See, in Costa Rica nobody gives a fuck. They don’t have police or rules or indoor pluming ormoney. It’s just like a bunch of chill ass fuckers chilling out like a motherfucker. And when I say “chill ass fuckers” I don’t mean they fuck asses. Sure, some of them probably have. I’d be willing to bet that there are a handful that fooled around in the anal department but I doubt they’re all into that. I’d have to see some statistical evidence before I jumped to that conclusion. Some cold hard evidence. And that’s what I’m getting at people. E-vi-dence.

See, we’ve got a whole scientific process we have to go through before we can declare an entire sovereign nation a bunch of ass fuckers. It’s a strict set of principles to prevent a bunch of screwheads from making nasty claims like the one in question. See, there’s something about a hypothesis that you have to test. And then you observe what happens and then you’ve got yourself a theory. And theories are great. There’s a bunch of really good ones. There’s one about relativity. There’s one about monkeys turning into people and shit. And once a theory becomes best enough, the head scientist declares it a scientific law. He calls all his scientific friends over to his laboratory and play with each other’s sphincters and everybody wears lab coats and they have a gay old time. And that’s the best. Seriously. It don’t get much better than that. But as far as I can tell, this whole thing about breakfast has not gone through this process. That’s all I’m saying.

Grandparents Are Racists

I don’t think I’m alone when I say grandparents are intolerant bigots. They don’t care for the blacks. They don’t care for the jews. They don’t care for Mexicans. And I know they’re not technically a race, but they don’t care for homosessssssuals either.

If our grandparents had their way, shuffleboard would be the national sport, all the black folks would be shipped back to Africa, gays would be forced to live in subterraneal caves, Elian Gonzalez would have had his dick cut off, and rollerblades would have never been invented. Can you imagine how horrible that would be? I mean, instead of catching mad air off some big ass jumps on our blades, we would have to use those old 4 wheel skates that make you look like a crusty old pussy-fart. Shit’s fucked. My blades are like an extension of myself. Give me blades or give me death. Either you’re bladin’ hard or you’re hardly bladin’.

Not to be calloused (even though I am, severely, on my inner thighs from so much blading), but the world is going to be such a better place once all the grandparents are dead. We will be finally able to get down to all that stuff Martin King dreamed about. Like, the kids holding hands on a mountaintop thing and kissing or whatever. We will finally be able to have a Christmas Eve that doesn’t involve shouting the word “coons!” at the neighbors (who aren’t even black, they are from Pakistan.)

Now, I’m not saying that you should kill your grandparents. At all. Especially not by, like, smothering them with tempurpedic pillows during one of the 18 hours a day that they are asleep. Or by cutting the brake lines on their electric wheelchairs. Or by giving them a heart attack by telling them that you are moving to California to drop marijuanas and gay-marry your black boyfriend and have interracial babes galore. Mulattoes all over the place.

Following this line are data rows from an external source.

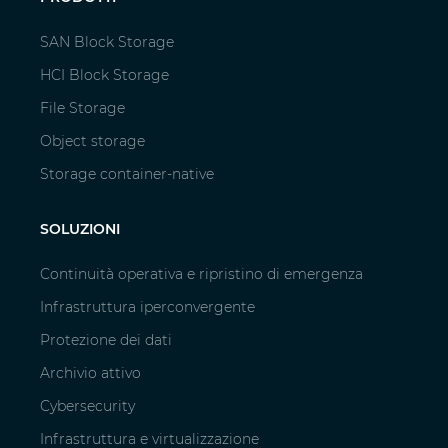
SAN Block Storage
HCI Block Storage
File Storage
Object storage
Storage container-native
SOLUZIONI
Continuità operativa e ripristino di emergenza
Infrastruttura iperconvergente
Protezione dei dati
Archivio attivo
Cybersecurity
Infrastruttura e virtualizzazione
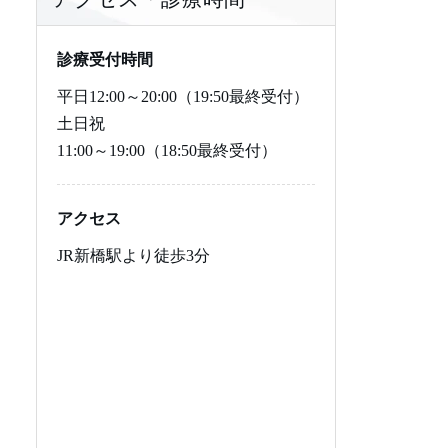
レビトラジェネリック
プロペシアジェネリック
にんにく注射のよくある質
その他の治療の料金
バイアグラの飲み方
レビトラの基本知識
プロペシアの基本知識
いて
問
シアリス
ザガーロ
バイアグラの食事の影響
レビトラの効果
レビトラジェネリック（バ
プロペシアジェネリックの
診療受付時間
ルデナフィル錠）について
基本知識
平日
12:00～20:00（19:50最終受付）
シアリスジェネリック
ザガーロジェネリック
バイアグラの副作用
レビトラの飲み方
シアリスの基礎知識
ザガーロの基本知識
土日祝
11:00～19:00（18:50最終受付）
勃起とは・仕組み
ミノキシジルジェネリック
バイアグラの禁忌
レビトラの食事の影響
シアリスの効果
シアリスジェネリック（タ
ザガーロジェネリックの基
ダラフィル錠）について
本知識
EDの原因
カルプロニウム塩化物外用
バイアグラの市販
レビトラの副作用
シアリスの飲み方
ミノキシジルジェネリック
アクセス
液5%
の基本知識
EDの治し方・改善・予防
レビトラの禁忌
シアリスの副作用
器質性EDの特徴・原因・治
JR新橋駅より徒歩3分
AGA遺伝子検査
し方
カルプロニウム塩化物外用
ED治療薬の偽物
シアリスの禁忌
液5%の基本知識
ヘアケアサプリメント4種セ
心因性EDの特徴・原因・治
AGA遺伝子検査の基本知識
ED治療薬の比較表
シアリスの市販
ット
し方
ED危険度チェッカー
AGAの予防方法
薬剤性EDの特徴・原因薬
ヘアケアサプリメント4種セ
剤・治し方
ットの基本知識
ED治療のよくある質問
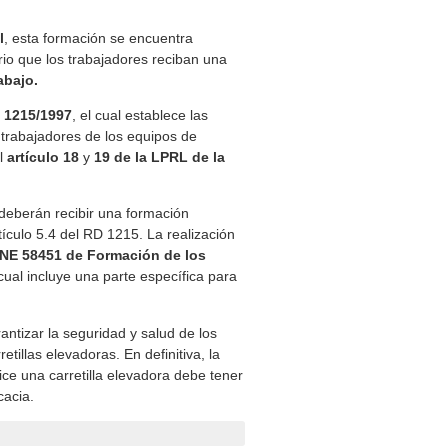
l
, esta formación se encuentra
io que los trabajadores reciban una
abajo.
o 1215/1997
, el cual establece las
s trabajadores de los equipos de
el
artículo 18
y
19 de la LPRL de la
a deberán recibir una formación
tículo 5.4 del RD 1215. La realización
NE 58451 de Formación de los
 cual incluye una parte específica para
antizar la seguridad y salud de los
tillas elevadoras. En definitiva, la
ice una carretilla elevadora debe tener
cacia.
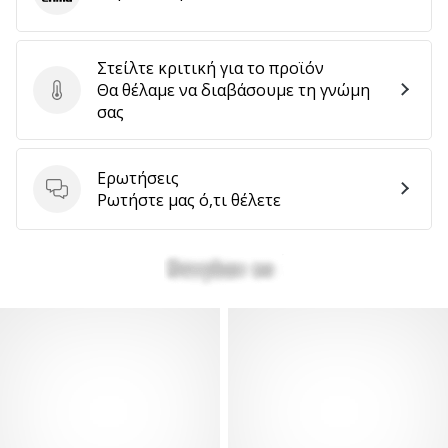
Erima
Στείλτε κριτική για το προϊόν
Θα θέλαμε να διαβάσουμε τη γνώμη
Στείλτε κριτική για το προϊόν
σας
Ερωτήσεις
Ερωτήσεις
Ρωτήστε μας ό,τι θέλετε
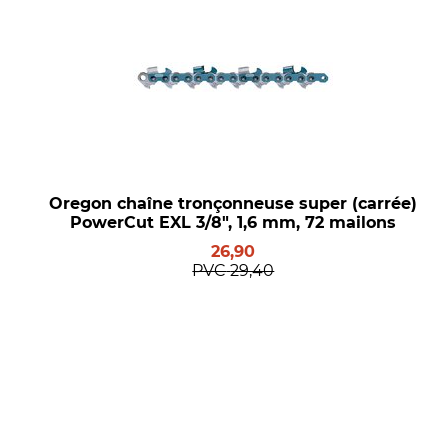
Oregon chaîne tronçonneuse super (carrée)
PowerCut EXL 3/8", 1,6 mm, 72 mailons
26,90
PVC
29,40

Or you could cover a pit full of sharpened sticks with palm leaves and dangle a photograph of Bob Newhart over it. They fall for the Newhart trap 9 out of 10 times. Then all you have to do is fill in the hole with quick dry cement and cash your inheritance check.

Or if you’re really crafty, you can rig their Jitterbugs to shoot a sharp metal rod through their ear and into their brains. Kind of like that guy in No Country for Old Men. It’s almost like, when you consider the title of the movie and all the killing and all, it’s like the Coen Brothers want us to kill our grandparents. It’s like their sending us secret messages through the guy who played opposite Big Willie Style in Men In Black. Agent K.

Again, we are in no way endorsing any of these things. All we are saying is that the world will be a better place if you did kill your grandparents. Because they’re racists.